> WORK INSTRUCTIONS
Copy exactly the run of lines that begins at the line with "ist das unsichtbare Orchester, das jeden" and ends at the final line of the entries.

> Collected data
↓↓↓

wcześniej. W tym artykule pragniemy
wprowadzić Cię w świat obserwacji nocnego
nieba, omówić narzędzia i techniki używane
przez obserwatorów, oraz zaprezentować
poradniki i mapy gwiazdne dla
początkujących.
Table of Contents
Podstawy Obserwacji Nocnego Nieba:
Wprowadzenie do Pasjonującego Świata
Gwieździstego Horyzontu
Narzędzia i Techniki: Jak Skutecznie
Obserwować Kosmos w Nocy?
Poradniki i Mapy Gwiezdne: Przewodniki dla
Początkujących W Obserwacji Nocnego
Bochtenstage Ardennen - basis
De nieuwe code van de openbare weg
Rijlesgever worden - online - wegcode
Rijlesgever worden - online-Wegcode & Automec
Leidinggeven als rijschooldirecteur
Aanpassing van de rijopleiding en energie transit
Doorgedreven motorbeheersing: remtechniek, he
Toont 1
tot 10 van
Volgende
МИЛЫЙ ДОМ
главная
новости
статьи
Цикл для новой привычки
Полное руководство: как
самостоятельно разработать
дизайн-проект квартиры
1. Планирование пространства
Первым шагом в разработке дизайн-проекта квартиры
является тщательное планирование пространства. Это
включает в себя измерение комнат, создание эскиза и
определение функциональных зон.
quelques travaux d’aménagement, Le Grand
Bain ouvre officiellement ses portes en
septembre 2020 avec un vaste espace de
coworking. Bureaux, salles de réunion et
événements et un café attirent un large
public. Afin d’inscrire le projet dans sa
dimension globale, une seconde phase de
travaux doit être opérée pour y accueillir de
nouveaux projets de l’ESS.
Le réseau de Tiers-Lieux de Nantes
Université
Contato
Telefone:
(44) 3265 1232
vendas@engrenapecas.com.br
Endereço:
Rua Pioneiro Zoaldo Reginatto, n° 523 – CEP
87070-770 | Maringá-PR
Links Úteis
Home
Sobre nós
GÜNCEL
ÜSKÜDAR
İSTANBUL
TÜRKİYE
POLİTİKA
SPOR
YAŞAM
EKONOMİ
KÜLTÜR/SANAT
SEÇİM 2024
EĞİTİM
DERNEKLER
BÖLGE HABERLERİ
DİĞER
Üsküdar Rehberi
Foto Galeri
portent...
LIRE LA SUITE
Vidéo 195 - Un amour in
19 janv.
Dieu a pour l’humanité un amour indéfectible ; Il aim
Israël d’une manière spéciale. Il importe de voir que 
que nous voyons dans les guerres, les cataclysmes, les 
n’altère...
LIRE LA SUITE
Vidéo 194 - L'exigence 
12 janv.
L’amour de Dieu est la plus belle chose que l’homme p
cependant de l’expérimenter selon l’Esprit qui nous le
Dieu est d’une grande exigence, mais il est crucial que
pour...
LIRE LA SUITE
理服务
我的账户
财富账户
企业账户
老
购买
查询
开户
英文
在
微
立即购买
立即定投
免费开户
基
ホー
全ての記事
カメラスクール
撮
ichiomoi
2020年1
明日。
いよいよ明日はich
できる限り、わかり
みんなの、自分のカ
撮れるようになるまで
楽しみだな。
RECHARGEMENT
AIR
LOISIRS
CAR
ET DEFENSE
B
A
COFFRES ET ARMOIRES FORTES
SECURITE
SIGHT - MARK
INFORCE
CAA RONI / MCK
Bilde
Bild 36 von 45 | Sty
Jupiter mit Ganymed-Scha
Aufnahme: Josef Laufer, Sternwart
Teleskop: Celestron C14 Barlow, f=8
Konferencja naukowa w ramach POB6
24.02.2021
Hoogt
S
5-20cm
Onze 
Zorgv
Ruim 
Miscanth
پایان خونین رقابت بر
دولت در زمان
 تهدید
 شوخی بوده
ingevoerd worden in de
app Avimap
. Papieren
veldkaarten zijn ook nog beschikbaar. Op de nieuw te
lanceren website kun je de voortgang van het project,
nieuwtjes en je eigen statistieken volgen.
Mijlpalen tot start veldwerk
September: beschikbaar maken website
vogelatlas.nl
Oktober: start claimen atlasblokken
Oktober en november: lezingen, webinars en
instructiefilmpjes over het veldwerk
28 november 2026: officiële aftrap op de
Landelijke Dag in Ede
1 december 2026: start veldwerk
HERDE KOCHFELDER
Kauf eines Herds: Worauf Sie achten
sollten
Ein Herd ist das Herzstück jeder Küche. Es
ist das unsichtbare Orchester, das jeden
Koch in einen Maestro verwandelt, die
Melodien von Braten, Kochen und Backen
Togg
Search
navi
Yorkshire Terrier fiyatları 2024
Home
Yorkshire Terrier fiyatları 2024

↑↑↑

> COMPLETED EXERCISE
ist das unsichtbare Orchester, das jeden
Koch in einen Maestro verwandelt, die
Melodien von Braten, Kochen und Backen
Togg
Search
navi
Yorkshire Terrier fiyatları 2024
Home
Yorkshire Terrier fiyatları 2024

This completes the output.